I am using IFX version: 2025.2.2 20251210 on Ubuntu 24.04.3 LTS with kernel 6.14.0-37-generic

The code uses GPU-aware MPI calls and sets the pointers to the device versions. An example of this is:

!$omp target data use_device_addr(a)
call MPI_Isend (a(:,:,np-1),lbuf,ntype_real,iproc_pp,tag, comm_all,reqs(1),ierr)
call MPI_Isend (a(:,:, 2),lbuf,ntype_real,iproc_pm,tag, comm_all,reqs(2),ierr)
call MPI_Irecv (a(:,:, 1),lbuf,ntype_real,iproc_pm,tag, comm_all,reqs(3),ierr)
call MPI_Irecv (a(:,:,np),lbuf,ntype_real,iproc_pp,tag, comm_all,reqs(4),ierr)
call MPI_Waitall (4,reqs,MPI_STATUSES_IGNORE,ierr)
!$omp end target data

The code compiles fine, but when I try to run it, I get:

===================================================================================
= BAD TERMINATION OF ONE OF YOUR APPLICATION PROCESSES
= RANK 0 PID 366896 RUNNING AT 
= KILLED BY SIGNAL: 11 (Segmentation fault)
===================================================================================

If I try to activate GPU-aware MPI with

export I_MPI_OFFLOAD=1

the code just hangs. If I CRTL-C, I get:

forrtl: error (69): process interrupted (SIGINT)
Image PC Routine Line Source
libc.so.6 0000763A39845330 Unknown Unknown Unknown
libc.so.6 0000763A3990E80B __sched_yield Unknown Unknown
libze_intel_gpu.s 0000763A35386FB6 Unknown Unknown Unknown
libze_intel_gpu.s 0000763A34F9C927 Unknown Unknown Unknown
libomptarget.so 0000763A3C68B526 Unknown Unknown Unknown
libomptarget.so 0000763A3C6B60BC Unknown Unknown Unknown
libomptarget.so 0000763A3C512BB8 Unknown Unknown Unknown
libomptarget.so 0000763A3C51A465 Unknown Unknown Unknown
libomptarget.so 0000763A3C51E4AB Unknown Unknown Unknown
libomptarget.so 0000763A3C4D5FA7 Unknown Unknown Unknown
libomptarget.so 0000763A3C4EF0F1 Unknown Unknown Unknown
libomptarget.so 0000763A3C4DC9A1 __tgt_target_kern Unknown Unknown
pot3d 0000000000435551 Unknown Unknown Unknown
pot3d 0000000000434685 Unknown Unknown Unknown
pot3d 0000000000430497 Unknown Unknown Unknown
pot3d 00000000004155D6 Unknown Unknown Unknown
pot3d 000000000040D71D Unknown Unknown Unknown
libc.so.6 0000763A3982A1CA Unknown Unknown Unknown
libc.so.6 0000763A3982A28B __libc_start_main Unknown Unknown
pot3d 000000000040D635 Unknown Unknown Unknown

One issue I could think of is that I use MPI calls with CPU arrays as well as with GPU arrays, with all the GPU MPI calls using use_device_addr. Could it be that the I_MPI_OFFLOAD environment variable is an "all or nothing" and either my CPU or GPU MPI calls will be wrong?
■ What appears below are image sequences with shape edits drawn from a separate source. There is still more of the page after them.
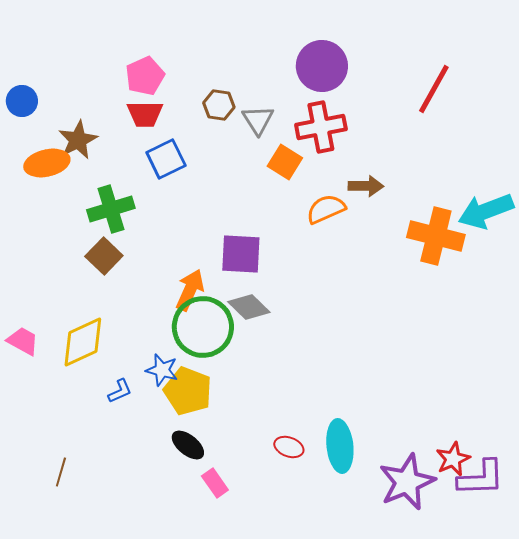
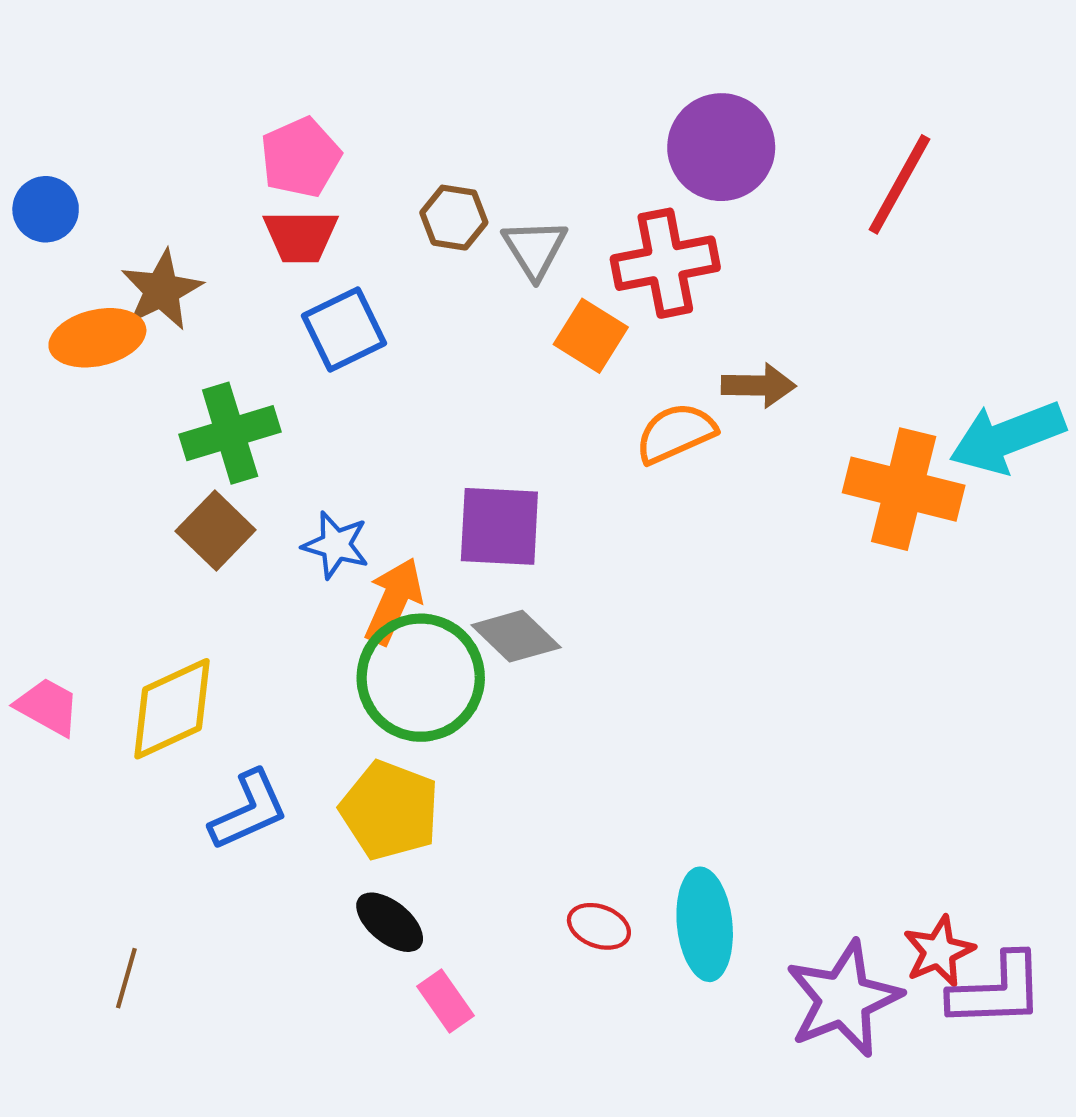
purple circle: (322, 66) -> (721, 147), moved
blue star: (162, 370) -> (336, 545), moved
blue L-shape: (120, 391) -> (249, 810), size x1.6

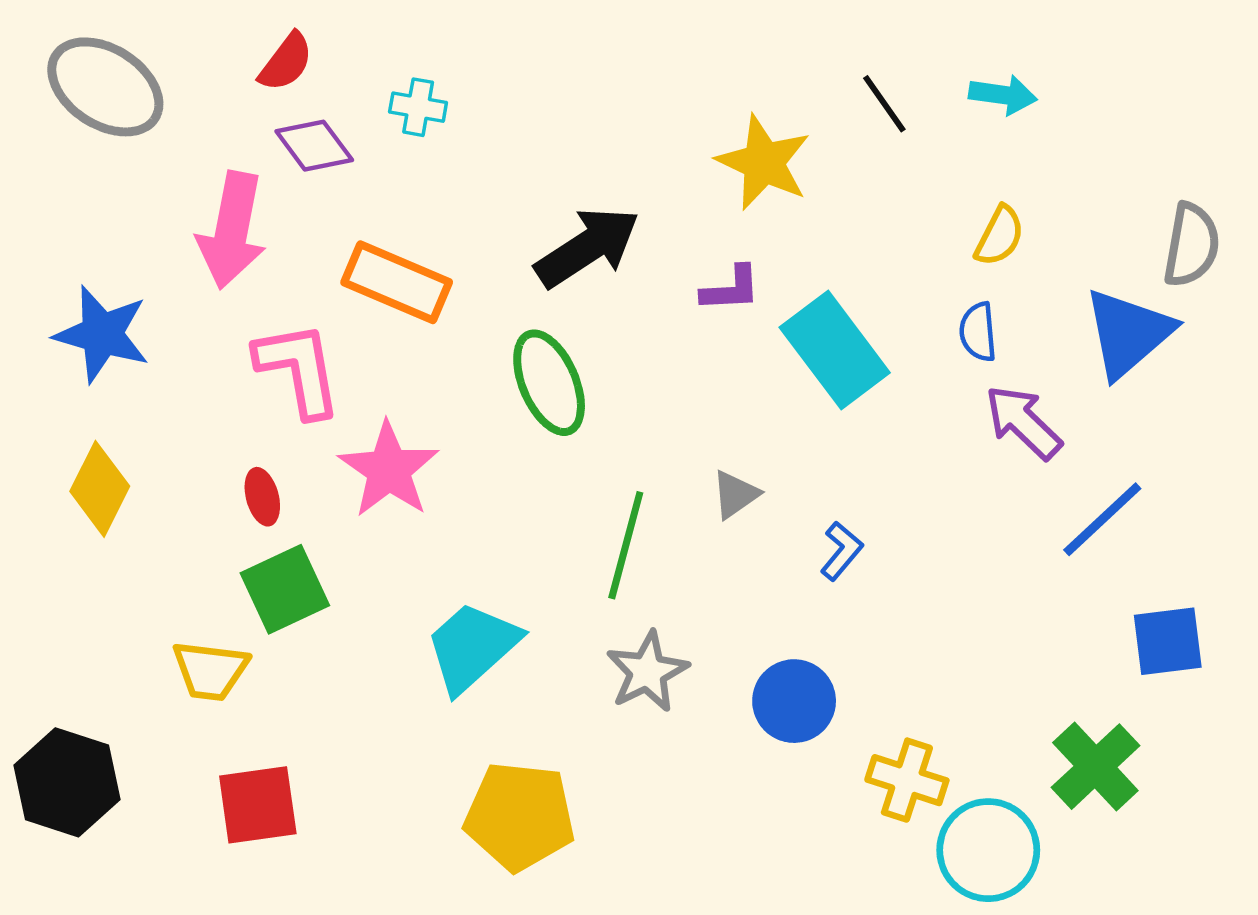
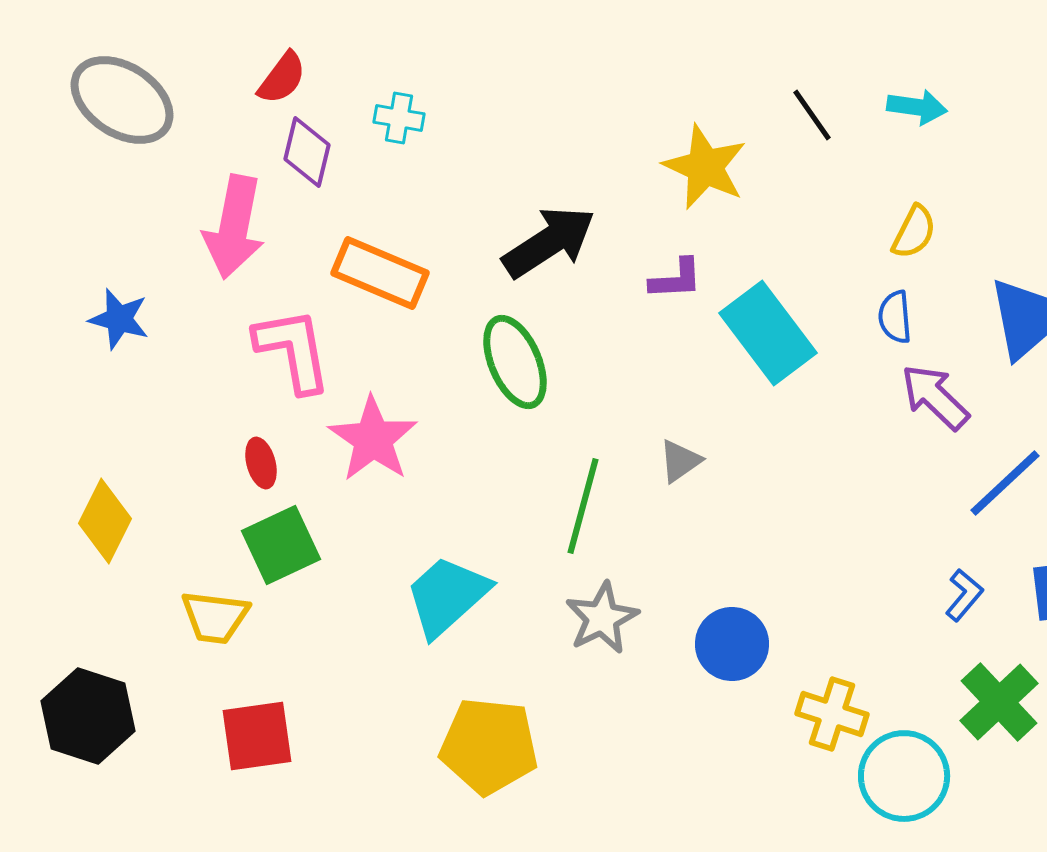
purple diamond: (314, 146) -> (307, 152), turned 50
blue star: (102, 334) -> (119, 319), size x0.7
yellow diamond: (100, 489) -> (105, 521), moved
blue L-shape: (841, 551) -> (964, 595), moved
Note also that if I swap in the source file in the subfolder src/no_gpu_mpi/ which manually copies the GPU data back and forth around MPI calls, than the code runs correctly (but is slower than it should be due to the manual transfers).

This means it is an issue with the GPU arrays in the MPI calls.

Also note that even though I am only running on 1 GPU, the MPI calls are still used due to the periodic domain seam that uses MPI as well as some other calls.

Thanks!

- Ron Caplan

caplanr · ‎04-27-2026

Hi,

Update:

With the following ENV variables, the code runs correctly:

export ZE_FLAT_DEVICE_HIERARCHY=COMPOSITE
export I_MPI_OFFLOAD=1
export I_MPI_OFFLOAD_SYMMETRIC=1
export I_MPI_OFFLOAD_TOPOLIB=none
export I_MPI_OFFLOAD_DOMAIN_SIZE=1
#export LIBOMPTARGET_DEVICES=SUBDEVICE

(the last one is needed for MAX 1550 GPUs, but on my single B580 makes it not work).

This works on the 2025.2 compiler and the new 2026.0 compiler.

- Ron

View solution in original post

caplanr · ‎02-24-2026

Hi,

It has been a while since this post.

The issue remains.

Any idea on how to proceed?

- Ron

caplanr · ‎03-06-2026

Hi,

Here is some more information on reproducing this problem:

The code can be obtained at:

github.com/predsci/pot3d

Install and activate the Intel HPC SDK 2025.2.2 (the 2025.3 has a bug - that is a separate forum post).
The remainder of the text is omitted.